Tombs of Presidents John Adams (distance) and John Quincy Adams (foreground) and their wives, in a family crypt beneath the United First Parish Church.

On July 4, 1826, the 50th anniversary of the adoption of the Declaration of Independence, Adams died at his home in Quincy. His last words are often quoted as "Thomas Jefferson still survives." Only the words "Thomas Jefferson" were clearly intelligible among his last, however. Adams was unaware that Jefferson, his great political rival — and later friend and correspondent — had died a few hours earlier on that same day.

His crypt lies at United First Parish Church (also known as the Church of the Presidents) in Quincy. Until his record was broken by Ronald Reagan in 2001, he was the nation's longest-living President (90 years, 247 days) maintaining that record for 175 years. The record is currently held by former President Gerald Ford, who served less than one term, and who passed away December 26, 2006 at 93 years, 165 days.

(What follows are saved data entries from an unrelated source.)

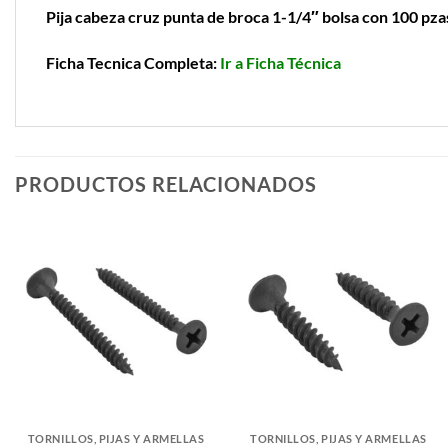
Pija cabeza cruz punta de broca 1-1/4″ bolsa con 100 pza
Ficha Tecnica Completa:
Ir a Ficha Técnica
PRODUCTOS RELACIONADOS
TORNILLOS, PIJAS Y ARMELLAS
TORNILLOS, PIJAS Y ARMELLAS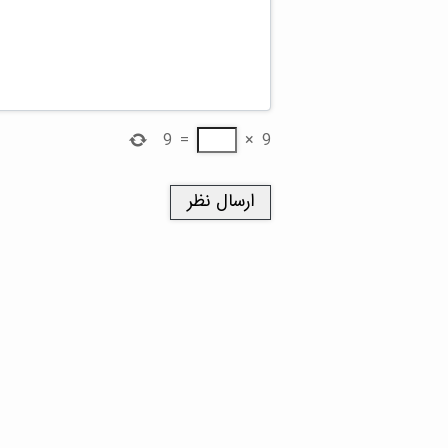
9
=
×
9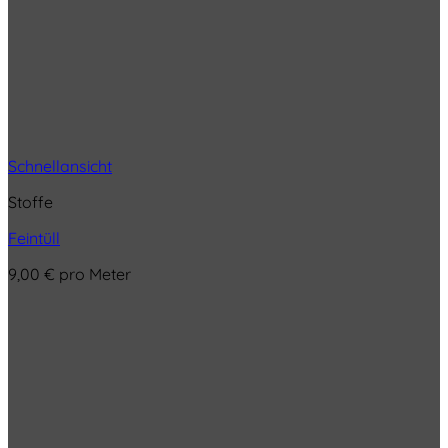
Schnellansicht
Stoffe
Feintüll
9,00
€
pro Meter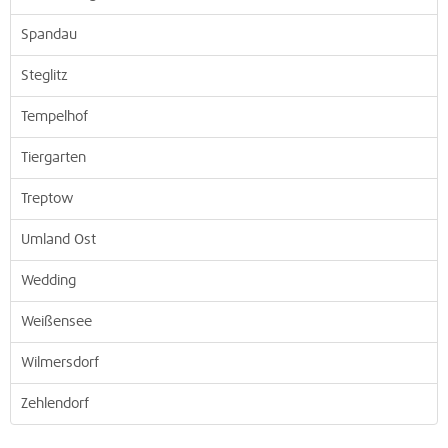
Spandau
Steglitz
Tempelhof
Tiergarten
Treptow
Umland Ost
Wedding
Weißensee
Wilmersdorf
Zehlendorf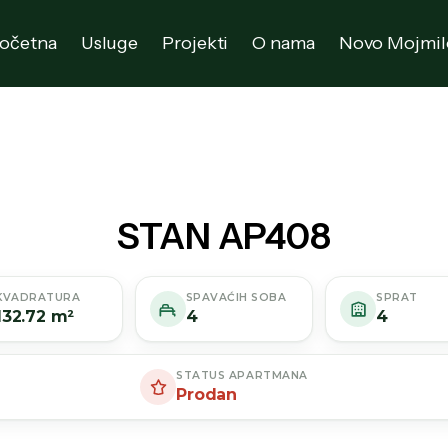
očetna
Usluge
Projekti
O nama
Novo Mojmil
STAN AP408
KVADRATURA
SPAVAĆIH SOBA
SPRAT
132.72 m²
4
4
STATUS APARTMANA
Prodan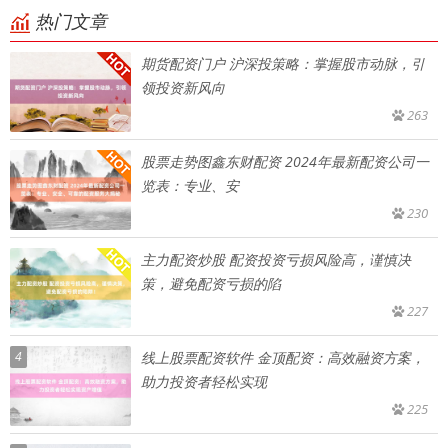
热门文章
期货配资门户 沪深投策略：掌握股市动脉，引
领投资新风向
263
股票走势图鑫东财配资 2024年最新配资公司一
览表：专业、安
230
主力配资炒股 配资投资亏损风险高，谨慎决
策，避免配资亏损的陷
227
4
线上股票配资软件 金顶配资：高效融资方案，
助力投资者轻松实现
225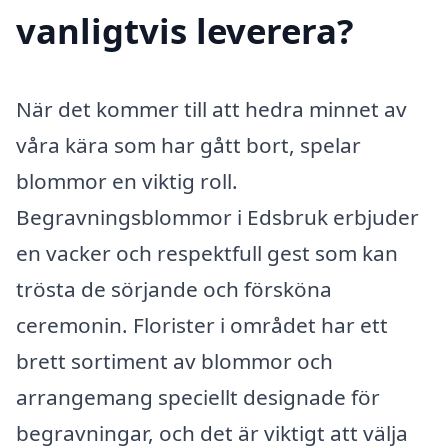
vanligtvis leverera?
När det kommer till att hedra minnet av
våra kära som har gått bort, spelar
blommor en viktig roll.
Begravningsblommor i Edsbruk erbjuder
en vacker och respektfull gest som kan
trösta de sörjande och försköna
ceremonin. Florister i området har ett
brett sortiment av blommor och
arrangemang speciellt designade för
begravningar, och det är viktigt att välja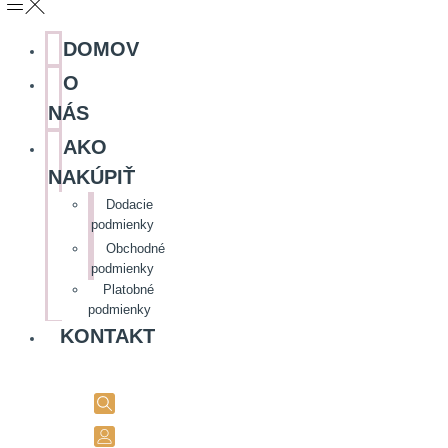
DOMOV
O
NÁS
AKO
NAKÚPIŤ
Dodacie
podmienky
Obchodné
podmienky
Platobné
podmienky
KONTAKT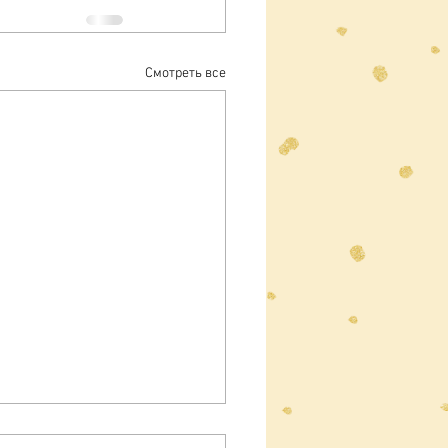
Смотреть все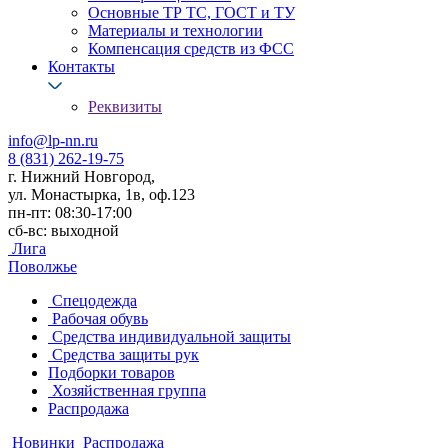
Основные ТР ТС, ГОСТ и ТУ
Материалы и технологии
Компенсация средств из ФСС
Контакты
Реквизиты
info@lp-nn.ru
8 (831) 262-19-75
г. Нижний Новгород,
ул. Монастырка, 1в, оф.123
пн-пт: 08:30-17:00
сб-вс: выходной
Лига
Поволжье
Спецодежда
Рабочая обувь
Средства индивидуальной защиты
Средства защиты рук
Подборки товаров
Хозяйственная группа
Распродажа
Новинки
Распродажа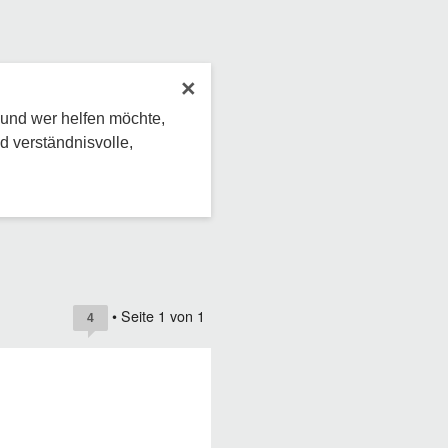
×
 und wer helfen möchte,
d verständnisvolle,
• Seite
1
von
1
4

John Adams remains the longest-lived person ever elected to both of the highest offices in the United States government.

Religious views

As his family and friends knew, Adams was both a devout Christian and an independent thinker, and he saw no conflict in that. It is also known that Adams was reluctant to travel on the sabbath.

Adams was raised a Congregationalist, becoming a Unitarian at a time when most of the Congregational churches around Boston were turning to Unitarianism. As a youth, Adams' father had urged him to become a minister, but Adams declined, considering the practice of law to be a more noble calling. A detailed analysis of Adams' religion by Everett (1966) argues that Adams was not a deist, but he used deistic terms in his speeches and writing. He believed in the essential goodness of the creation, but did not believe in the divinity of Christ or that God intervened in the affairs of individuals. Although not anti-clerical, he advocated the separation of church and state. He also believed that regular church service was beneficial to man's moral sense. Everett concludes that "Adams strove for a religion based on a common sense sort of reasonableness" and maintained that religion must change and evolve toward perfection.

He railed against what he saw as overclaiming of authority by the Catholic church:

Since the promulgation of Christianity, the two greatest systems of tyranny that have sprung from this original, are the canon and the feudal law.... By the former of these, the most refined, sublime, extensive, and astonishing constitution of policy that ever was conceived by the mind of man was framed by the Romish clergy for the aggrandizement of their own order. ... All these opinions they were enabled to spread and rivet among the people by reducing their minds to a state of sordid ignorance and staring timidity, and by infusing into them a religious horror of letters and knowledge. Thus was human nature chained fast for ages in a cruel, shameful, and deplorable servitude to him, and his subordinate tyrants, who, it was foretold, would exalt himself above all that was called God, and that was worshiped.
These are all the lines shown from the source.